Figure 1.
Monoolein/water self-organization into mesophase: time course of mesophase formation.
900 nl water was added to a protein well of a crystallization micro plate coated with 132 µg monoolein (MO). The optical properties of the forming phases were examined under a polarization microscope over time. A, t = 1 min, B, t = 5 min C, t = 21 min, D, t = 22 min, E, t = 39 min Note: Arrows indicate the lower boundary of the forming isotropic meso-phase.
Figure 2.
The monoolein/water isotherm at 22°C.
With increasing water content, the layered lamellar phases (Lc, Lα), cubic phases (Ia3d, Pn3m) and the phase Pn3m + water are formed [5]. The transition from lamellar phase to cubic phase can be monitored by the optical property of the phase (loss of birefringence, see Figure 1). The depiction of the phases has been adapted from M. Caffrey [33]. The water content required for the formation of the individual phases can be targeted by vapor diffusion and addition of diluted screen solution as indicated (e.g. 1/1 means undiluted and 1/4 means the dilution of screen solution by a factor of 4).
Figure 3.
The effect of dilution for different partitioning constants K.

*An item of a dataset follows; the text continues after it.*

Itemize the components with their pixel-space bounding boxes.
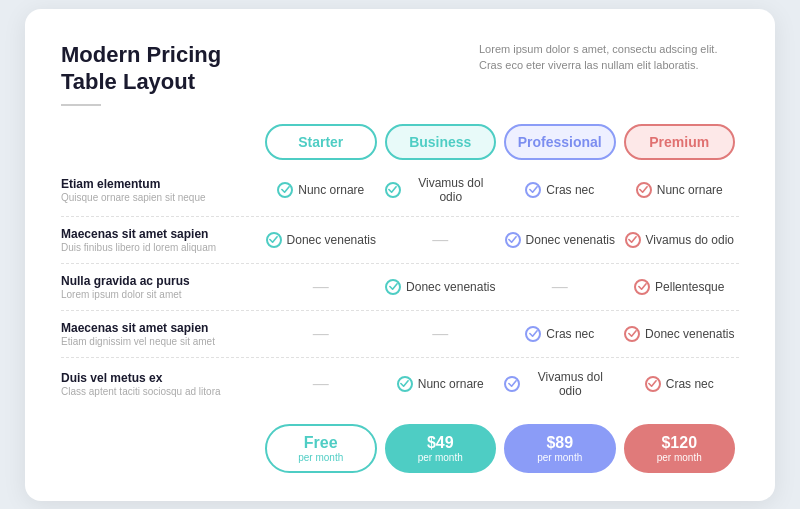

A, Fraction of total protein incorporated into lipidic phase calculated for different partitioning constants as a function of water content (upper abscissa). B, Remaining concentration of protein in the aqueous phase (supernatant including the water content of the mesophase) relative to sample concentration calculated for different partitioning constants as a function of water content (upper abscissa). The lower abscissa gives the dilutions of the screening solution added to perform the standard experiment targeting the hydration level indicated on the upper abscissa. Dilution factor 1 refers to undiluted screening solution added, factor 2 refers to a 1∶2 diluted screening solution etc. Standard experiment: 132 µg monoolein plus 450 nl protein solution (sample) plus 450 nl undiluted or diluted screening solution to be equilibrated against undiluted screening solution in the well reservoir. Calculations are based on a partitioning model, where the protein is assumed to be monomeric in both phases with K = Clip/Caq, ,where C (molality) refers to protein concentration in the lipidic or aqueous phase. Courses of lipid-incorporated and protein remaining in the aqueous phases in A and B are depicted for K values between 0 and 125 as indicated in the insets.
Figure 4.
CIMP crystallization of BR (H. salinarum).

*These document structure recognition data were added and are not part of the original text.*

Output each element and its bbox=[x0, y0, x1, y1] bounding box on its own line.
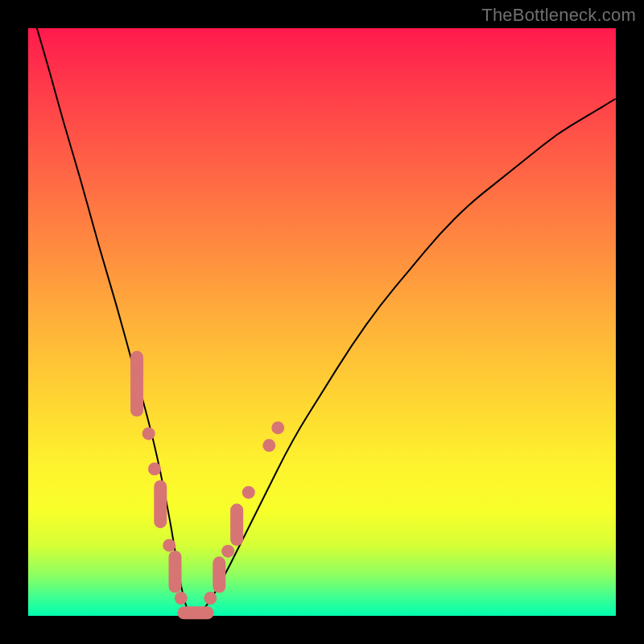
marker-pill bbox=[130, 351, 143, 417]
marker-dot bbox=[221, 545, 234, 558]
marker-dot bbox=[271, 421, 284, 434]
marker-dot bbox=[242, 486, 255, 499]
chart-frame: TheBottleneck.com bbox=[0, 0, 644, 644]
marker-pill bbox=[230, 504, 243, 547]
bottleneck-curve bbox=[28, 0, 616, 614]
marker-pill bbox=[169, 551, 182, 593]
marker-pill bbox=[154, 480, 167, 528]
chart-plot-area bbox=[28, 28, 616, 616]
bottleneck-curve-svg bbox=[28, 28, 616, 616]
marker-dot bbox=[148, 463, 161, 476]
marker-dot bbox=[204, 592, 217, 605]
watermark-text: TheBottleneck.com bbox=[481, 5, 636, 26]
marker-dot bbox=[163, 539, 175, 551]
marker-pill bbox=[213, 556, 225, 592]
marker-dot bbox=[175, 592, 188, 605]
curve-markers bbox=[130, 351, 284, 620]
marker-pill bbox=[177, 606, 213, 619]
marker-dot bbox=[262, 439, 275, 452]
marker-dot bbox=[142, 427, 155, 440]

A, Crystals from high excess water crystallization condition after 2 weeks (expected hydration level 75%). Ammonium sulfate was used as precipitant. Crystal size is approximately 11 µm. B, Crystals from excess water crystallization condition after 5 days (expected hydration level 60%). Na/K phosphate was used as precipitant. Crystal size is approximately 140 µm. C, Crystals from cubic phase crystallization conditions after 10 weeks (expected hydration level 43%). Na/K phosphate was used as precipitant. Crystal size is approximately 100 µm. D, Crystals from cubic/lamellar phase crystallization conditions after 14 weeks (expected hydration level 30%). Na/K phosphate was used as precipitant. Crystal size is approximately 200 µm.
Figure 5.
CIMP crystallization applied to Sensory Rhodopsin II (H. salinarum).

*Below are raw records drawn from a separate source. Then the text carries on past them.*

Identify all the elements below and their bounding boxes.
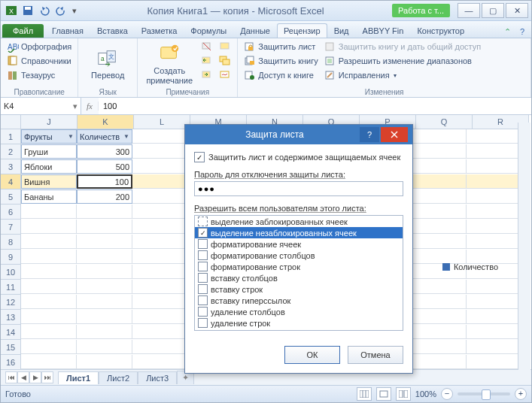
file-tab[interactable]: Файл — [2, 24, 44, 38]
permission-checkbox[interactable] — [198, 318, 208, 328]
fx-button[interactable]: fx — [81, 102, 99, 111]
cell[interactable] — [132, 220, 188, 234]
row-header[interactable]: 14 — [1, 325, 21, 340]
permission-checkbox[interactable] — [198, 250, 208, 260]
spelling-button[interactable]: ABCОрфография — [5, 40, 73, 53]
ok-button[interactable]: ОК — [284, 346, 340, 364]
cell[interactable] — [132, 129, 188, 144]
permission-checkbox[interactable] — [198, 307, 208, 317]
cell[interactable] — [411, 220, 467, 234]
col-header[interactable]: L — [134, 115, 190, 129]
sheet-tab[interactable]: Лист2 — [99, 371, 138, 384]
research-button[interactable]: Справочники — [5, 54, 73, 68]
row-header[interactable]: 1 — [1, 129, 21, 144]
help-icon[interactable]: ? — [516, 26, 528, 38]
permission-checkbox[interactable] — [198, 295, 208, 305]
new-comment-button[interactable]: Создать примечание — [142, 40, 196, 87]
protect-workbook-button[interactable]: Защитить книгу — [242, 54, 320, 68]
cell[interactable] — [77, 280, 132, 294]
minimize-button[interactable]: — — [458, 3, 480, 18]
cell[interactable]: Яблоки — [21, 159, 77, 174]
cell[interactable] — [411, 325, 467, 339]
permission-item[interactable]: форматирование строк — [195, 261, 403, 272]
cell[interactable] — [77, 250, 132, 264]
permission-item[interactable]: удаление строк — [195, 317, 403, 329]
cell[interactable] — [21, 295, 77, 309]
cell[interactable] — [132, 144, 188, 159]
cell[interactable] — [132, 325, 188, 339]
cell[interactable]: 300 — [77, 144, 132, 159]
formula-input[interactable] — [99, 98, 531, 114]
cell[interactable] — [467, 144, 522, 159]
row-header[interactable]: 5 — [1, 189, 21, 205]
thesaurus-button[interactable]: Тезаурус — [5, 68, 73, 82]
cell[interactable] — [132, 250, 188, 264]
dialog-help-button[interactable]: ? — [360, 127, 379, 142]
cell[interactable]: Фрукты▼ — [21, 129, 77, 144]
tab-abbyy fin[interactable]: ABBYY Fin — [356, 23, 411, 38]
permission-checkbox[interactable]: ✓ — [198, 228, 208, 238]
sheet-tab[interactable]: Лист1 — [58, 371, 99, 384]
permission-item[interactable]: вставку столбцов — [195, 272, 403, 283]
save-icon[interactable] — [20, 3, 35, 18]
cell[interactable] — [77, 340, 132, 354]
row-header[interactable]: 11 — [1, 280, 21, 295]
row-header[interactable]: 7 — [1, 220, 21, 235]
redo-icon[interactable] — [53, 3, 68, 18]
cell[interactable] — [21, 235, 77, 249]
select-all-corner[interactable] — [1, 115, 21, 129]
cell[interactable] — [467, 220, 522, 234]
col-header[interactable]: K — [78, 115, 134, 129]
cell[interactable] — [77, 295, 132, 309]
cell[interactable] — [411, 310, 467, 324]
permission-checkbox[interactable] — [198, 284, 208, 294]
zoom-slider[interactable] — [458, 392, 510, 395]
cell[interactable] — [411, 355, 467, 369]
zoom-in-button[interactable]: + — [515, 388, 527, 400]
cell[interactable]: Груши — [21, 144, 77, 159]
permission-item[interactable]: удаление столбцов — [195, 306, 403, 317]
cell[interactable] — [132, 174, 188, 189]
view-layout-icon[interactable] — [376, 387, 391, 401]
show-all-comments-button[interactable] — [217, 54, 233, 68]
cell[interactable] — [467, 205, 522, 219]
undo-icon[interactable] — [37, 3, 52, 18]
cell[interactable] — [467, 235, 522, 249]
maximize-button[interactable]: ▢ — [482, 3, 504, 18]
row-header[interactable]: 9 — [1, 250, 21, 265]
dialog-titlebar[interactable]: Защита листа ? — [185, 125, 412, 144]
sheet-nav-first[interactable]: ⏮ — [5, 371, 17, 383]
protect-sheet-checkbox[interactable]: ✓ — [194, 152, 205, 162]
cell[interactable] — [21, 250, 77, 264]
dialog-close-button[interactable] — [381, 127, 408, 142]
cell[interactable] — [411, 280, 467, 294]
cell[interactable] — [77, 235, 132, 249]
cell[interactable]: Количеств▼ — [77, 129, 132, 144]
cell[interactable]: Бананы — [21, 189, 77, 204]
row-header[interactable]: 4 — [1, 174, 21, 189]
sheet-nav-last[interactable]: ⏭ — [41, 371, 53, 383]
cell[interactable] — [411, 295, 467, 309]
vertical-scrollbar[interactable] — [518, 123, 530, 370]
minimize-ribbon-icon[interactable]: ⌃ — [501, 26, 513, 38]
permission-item[interactable]: выделение заблокированных ячеек — [195, 216, 403, 227]
cell[interactable]: 100 — [77, 174, 132, 189]
cell[interactable] — [132, 355, 188, 369]
tab-формулы[interactable]: Формулы — [184, 23, 233, 38]
tab-разметка[interactable]: Разметка — [135, 23, 184, 38]
show-ink-button[interactable] — [217, 68, 233, 82]
protect-sheet-button[interactable]: Защитить лист — [242, 40, 320, 53]
view-pagebreak-icon[interactable] — [396, 387, 411, 401]
cell[interactable] — [77, 310, 132, 324]
cancel-button[interactable]: Отмена — [348, 346, 403, 364]
sheet-nav-prev[interactable]: ◀ — [17, 371, 29, 383]
cell[interactable] — [411, 235, 467, 249]
cell[interactable] — [411, 144, 467, 159]
row-header[interactable]: 13 — [1, 310, 21, 325]
row-header[interactable]: 15 — [1, 340, 21, 355]
sheet-tab[interactable]: Лист3 — [138, 371, 177, 384]
share-workbook-button[interactable]: Доступ к книге — [242, 68, 320, 82]
cell[interactable] — [21, 310, 77, 324]
permission-checkbox[interactable] — [198, 262, 208, 271]
cell[interactable] — [77, 265, 132, 279]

SRII crystals from cubic phase using the precipitant ammonium sulfate ((NH4)2SO4) are shown. A, First hit after 12 weeks incubation time, expected final (initial) hydration level was 43% (87%). 4.0 M (NH4)2SO4 was used as precipitant. Crystal size is approximately 6 µm. B, First diffracting crystal obtained after 3 weeks incubation time, expected final (initial) hydration level was 43% (87%). 3.3 M (NH4)2SO4, 50 mM malonate was used as precipitant. Crystal size is approximately 140 µm. C, Optimized crystallization condition, expected final (initial) hydration level was 30% (87%). 3.3 M (NH4)2SO4, 600 mM malonate was used as precipitant. D, Optimized crystallization condition, expected final (initial) hydration level was 30% (87%). 3.3 M (NH4)2SO4, 50 mM malonate was used as precipitant. Crystal size is approximately 180 µm.